They went down the long dark garden together, and at the kitchen-door Armstrong paused.

‘It’s a sore thing,’ he said, ‘for a man to have to misuse his ain flesh an’ blood. But ye’re not of an age to understand that. Remember, Paul, this is not my seeking; but I’ll have the truth by foul means or fair. And it’s just you to choose.’

Paul entered the kitchen, and his mother was for instant justice, as she saw it, but Armstrong intervened.

‘This matter is in my hands,’ he said.

He was a very quiet and yielding man in many things, but when he chose to speak in that way he made his word law.

Then came the lonely night. The wretched poet, a weedy lad who had overgrown his strength, lay in bed and cried in anguish. He topped his father by a head already, though he was but three months beyond his fifteenth birthday, and if he had chosen to fight he might perhaps have held his own. But a thought so impious never entered his mind. He was helpless, and he lay blubbering, undignified, with a breaking heart. He did not think much or often of the coming pain, but he brooded on the indignity and injustice until he writhed with yelps of wrath and hatred and agony of heart, and awoke Dick, who wanted to know what was the matter, and was roughly sympathetic for a time, until, finding he could make out nothing, he turned and went to sleep again.

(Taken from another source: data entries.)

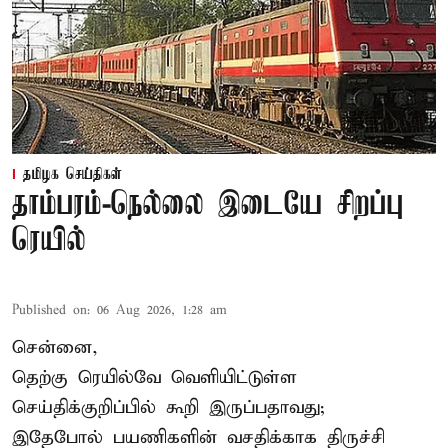
தமிழக செய்திகள்
தாம்பரம்-நெல்லை இடையே சிறப்பு
ரெயில்
Published on
:
06 Aug 2026, 1:28 am
சென்னை,
தெற்கு ரெயில்வே வெளியிட்டுள்ள
செய்திக்குறிப்பில் கூறி இருப்பதாவது;
இதேபோல் பயணிகளின் வசதிக்காக திருச்சி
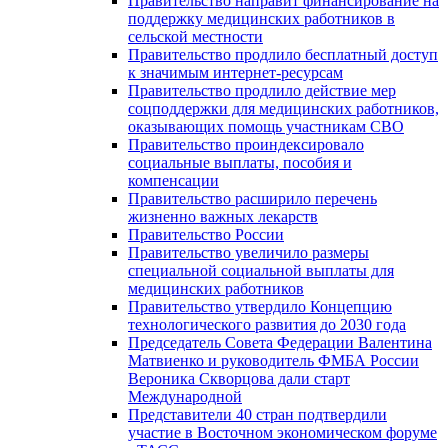
Правительство направит финансирование на
поддержку медицинских работников в
сельской местности
Правительство продлило бесплатный доступ
к значимым интернет-ресурсам
Правительство продлило действие мер
соцподдержки для медицинских работников,
оказывающих помощь участникам СВО
Правительство проиндексировало
социальные выплаты, пособия и
компенсации
Правительство расширило перечень
жизненно важных лекарств
Правительство России
Правительство увеличило размеры
специальной социальной выплаты для
медицинских работников
Правительство утвердило Концепцию
технологического развития до 2030 года
Председатель Совета Федерации Валентина
Матвиенко и руководитель ФМБА России
Вероника Скворцова дали старт
Международной
Представители 40 стран подтвердили
участие в Восточном экономическом форуме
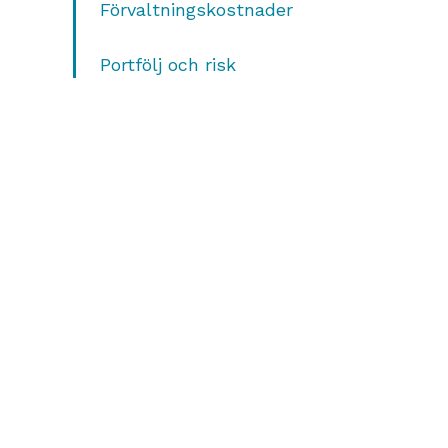
Förvaltningskostnader
Portfölj och risk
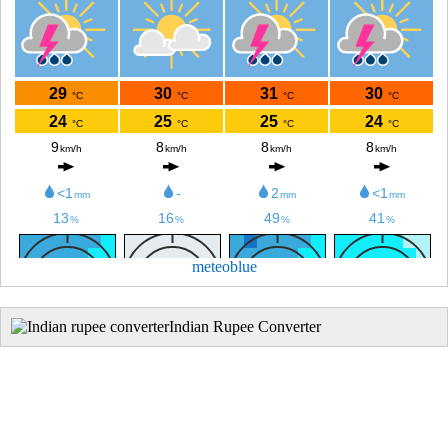
meteoblue
Indian Rupee Converter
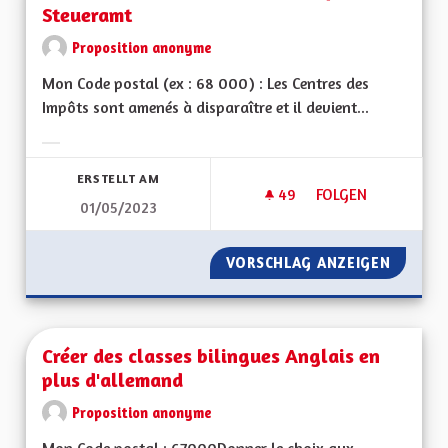
Steueramt
Proposition anonyme
Mon Code postal (ex : 68 000) : Les Centres des
Impôts sont amenés à disparaître et il devient...
Ergebnisse nach Kategorie filtern:
ERSTELLT AM
49
49 FOLLOWER
FOLGEN
01/05/2023
CRÉER DES MAISON 
VORSCHLAG ANZEIGEN
CRÉER 
Créer des classes bilingues Anglais en
plus d'allemand
Proposition anonyme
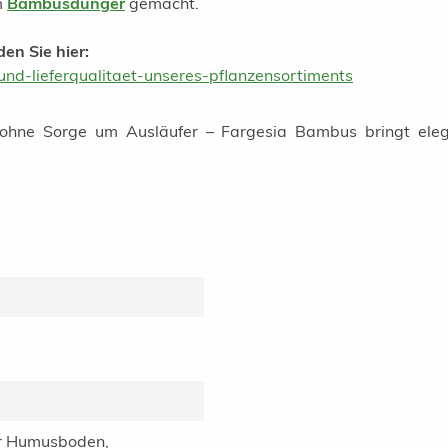
m
Bambusdünger
gemacht.
en Sie hier:
nd-lieferqualitaet-unseres-pflanzensortiments
ohne Sorge um Ausläufer – Fargesia Bambus bringt ele
er Humusboden,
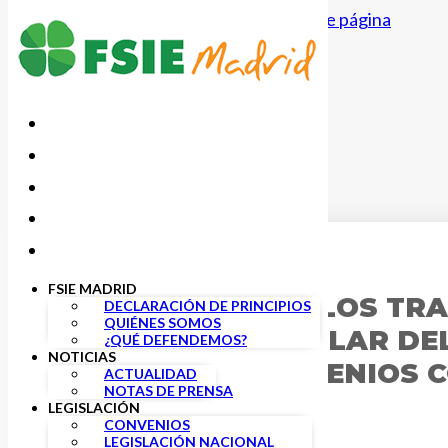
Saltar al contenido principal
Saltar al pie de página
23 ENERO, 2018
FSIE MADRID
FSIE DEFIENDE A LOS T
DECLARACIÓN DE PRINCIPIOS
QUIÉNES SOMOS
EL CONSEJO ESCOLAR DEL
¿QUÉ DEFENDEMOS?
NOTICIAS
SUSCRIBAN CONVENIOS C
ACTUALIDAD
NOTAS DE PRENSA
LEGISLACIÓN
CONVENIOS
LEGISLACIÓN NACIONAL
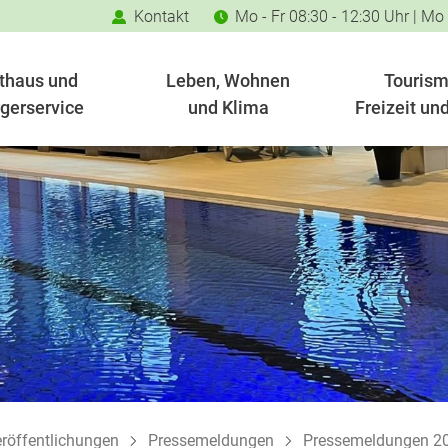
Kontakt
Mo - Fr 08:30 - 12:30 Uhr | Mo
thaus und
Leben, Wohnen
Tourism
gerservice
und Klima
Freizeit und
röffentlichungen
Pressemeldungen
Pressemeldungen 2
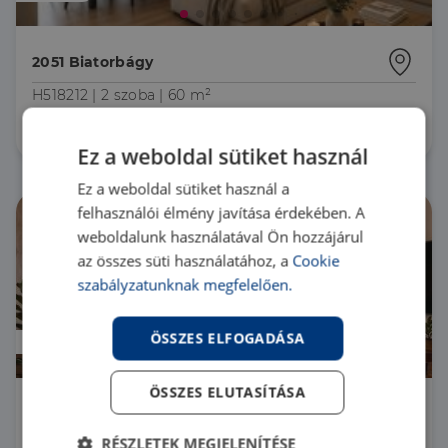
2051 Biatorbágy
H518212 |
2 szoba
| 60 m²
88 990 000 Ft
Ez a weboldal sütiket használ
Ez a weboldal sütiket használ a
felhasználói élmény javítása érdekében. A
weboldalunk használatával Ön hozzájárul
az összes süti használatához, a
Cookie
szabályzatunknak megfelelően.
ÖSSZES ELFOGADÁSA
Áresés
ÖSSZES ELUTASÍTÁSA
2051 Biatorbágy Zöldsziget lakópark
RÉSZLETEK MEGJELENÍTÉSE
HZ092183 |
5 szoba
| 100 m²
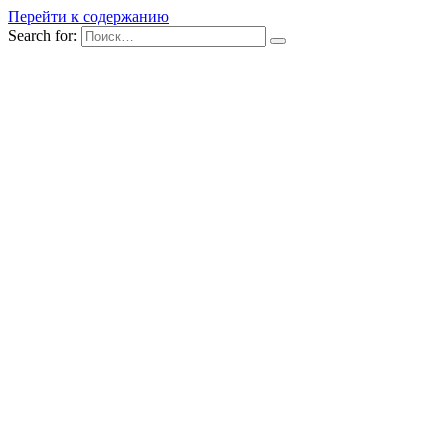
Перейти к содержанию
Search for:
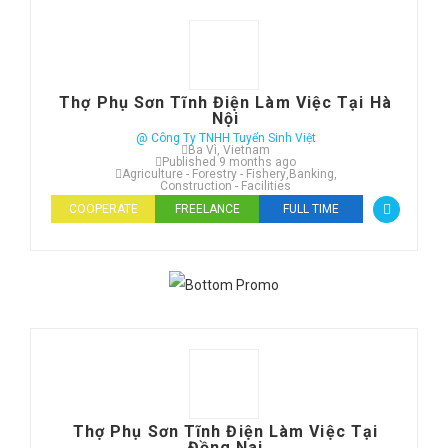
Thợ Phụ Sơn Tĩnh Điện Làm Việc Tại Hà
Nội
@ Công Ty TNHH Tuyển Sinh Việt
Ba Vì, Vietnam
Published 9 months ago
Agriculture - Forestry - Fishery
,
Banking
,
Construction - Facilities
COOPERATE
FREELANCE
FULL TIME
Thợ Phụ Sơn Tĩnh Điện Làm Việc Tại
Đồng Nai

There were black looks in the morning everywhere, for Paul was known to be in deep disgrace again. He swallowed a cup of the thin, washy coffee—its flavour of chicory and coarse brown sugar was nauseous on the palate of the man at the tent door—and then his father, pale as himself, rose amidst the affrighted boys and girls, and motioned him silently to the sitting-room. This was a sort of family vault, with its scanty furniture in grave-clothes, and a smell of damp disuse about it always, even in summer-time.

‘Are ye ready with the truth?’ asked Armstrong. Paul looked at him like a dumb thing in a trap, but said never a word. ‘Very well,’ The gray man’s hands shook and his voice, and his face was of the colour of gray paper. ‘Go to the back-kitchen and strip.’

Paul, dry-eyed, gloomy, and desperate, walked before, and his father followed. The girls clung to each other. There had been no such scene as this in the house for years. The tawse had hung idle even for Paul for many and many a day. Armstrong took the instrument of justice from its hook, and laid it on the table He took off his coat, and rolled up his left shirt-sleeve. He was left-handed. The arm he bared was corded and puny. It shook as if he had the palsy. His wife had a sudden pity for him, and ran at him with a gush of tears.

‘William,’ she said, ‘don’t break your heart for the young vil’in; he isn’t worth it Oh, God! I wish he was no child o’ mine.’